The Community Thanksgiving Dinner at the Dance Palace in Point Reyes Station filled the main hall and adjoining former church Thursday afternoon. The event drew so many people they ate all the pumpkin pie. That hadn’t happened in years, if ever, one of the regular volunteers told us. (Photo by Lynn Axelrod)
The turkey dinner is always free although donations are welcome, and it’s always well prepared. There is even a vegetarian plate for non-turkey eaters. For many of us diners, however, the best part of the dinner is the opportunity it provides to catch up with old acquaintances we seldom see. That’s one way we keep our sense of community alive.
A week of rainy days interspersed with sunny ones has been helping the grass turn green in the horse pasture next to Mitchell cabin. The stockpond is far from overflowing, but the water level is rising. [Update: At the end of 4 inches of rain Tuesday night-Wednesday morning, Dec. 2 & 3, the pond was overflowing.]
Even dramatically low Nicasio Reservoir, which belongs to Marin Municipal Water District, appears to be slowly recovering from the drought. The rest of the district’s reservoirs were already in pretty good shape. If all MMWD reservoirs are counted together, Alpine, Bon Tempe, Kent, Lagunitas, Nicasio, Phoenix, and Soulajule, “current storage is 94.42 percent of average storage for this date,” the district reported on Nov. 23.
When Lynn and I went to the No Name bar in Sausalito to hear jazz, as we often do on Friday nights, we, of course, took along Kristeli. What was unusual about the evening was that drummer Michael Aragon, whose quartet has played at the No Name virtually every Friday night for 31 years, wasn’t on hand.
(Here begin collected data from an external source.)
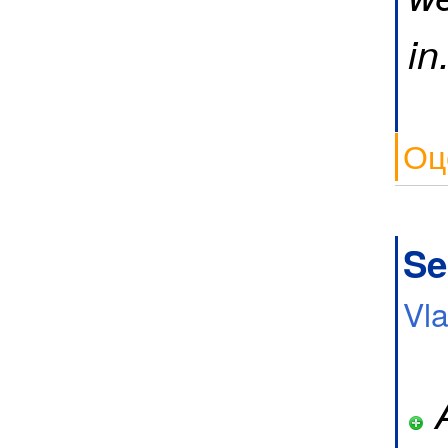
in
Оц
Se
Vl
A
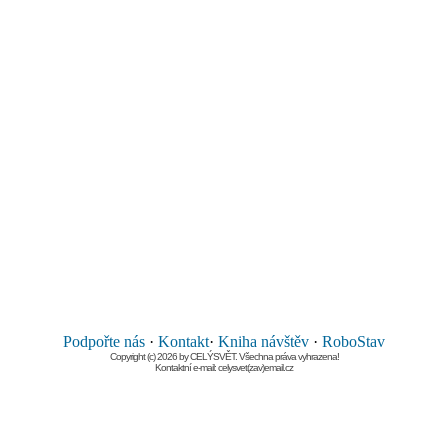
Podpořte nás
·
Kontakt
·
Kniha návštěv
·
RoboStav
Copyright (c) 2026 by CELÝSVĚT. Všechna práva vyhrazena!
Kontaktní e-mail: celysvet(zav)email.cz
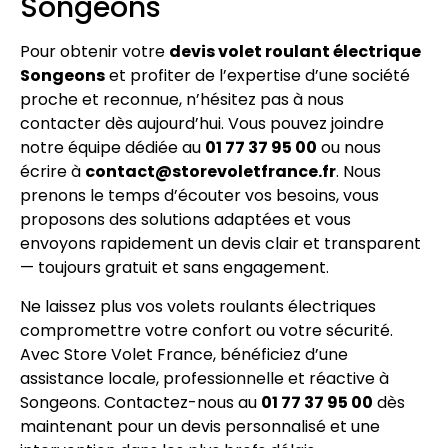
Songeons
Pour obtenir votre
devis volet roulant électrique
Songeons
et profiter de l’expertise d’une société
proche et reconnue, n’hésitez pas à nous
contacter dès aujourd’hui. Vous pouvez joindre
notre équipe dédiée au
01 77 37 95 00
ou nous
écrire à
contact@storevoletfrance.fr
. Nous
prenons le temps d’écouter vos besoins, vous
proposons des solutions adaptées et vous
envoyons rapidement un devis clair et transparent
— toujours gratuit et sans engagement.
Ne laissez plus vos volets roulants électriques
compromettre votre confort ou votre sécurité.
Avec Store Volet France, bénéficiez d’une
assistance locale, professionnelle et réactive à
Songeons. Contactez-nous au
01 77 37 95 00
dès
maintenant pour un devis personnalisé et une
Instead we heard Sausalito bluesman Eugene Huggins’ band which plays at the No Name regularly but not on Fridays. Besides wailing on a variety of harmonicas, Huggins sang an engaging selection of blues and blues-rock. Although Huggins is well regarded, none of us had heard him before, and we were all impressed.
And then it was time for Kristeli to fly home. Lynn and I drove her to the Larkspur ferry terminal, so friends of hers in San Francisco could pick her up at the Ferry Building, show her around, and ultimately drive her to the airport.
For me her visit had been quite an experience. Kristeli had lived in Mitchell cabin for only a few months during my brief marriage to her mother 11 years ago, and I hadn’t seen her since although we periodically correspond by email. Yet by the end of her visit, Lynn and I were genuinely sad to see her go. I don’t know if Lynn and I, Kristeli and her sisters, together fit the formal definition of an “extended family,” but it sure feels like one.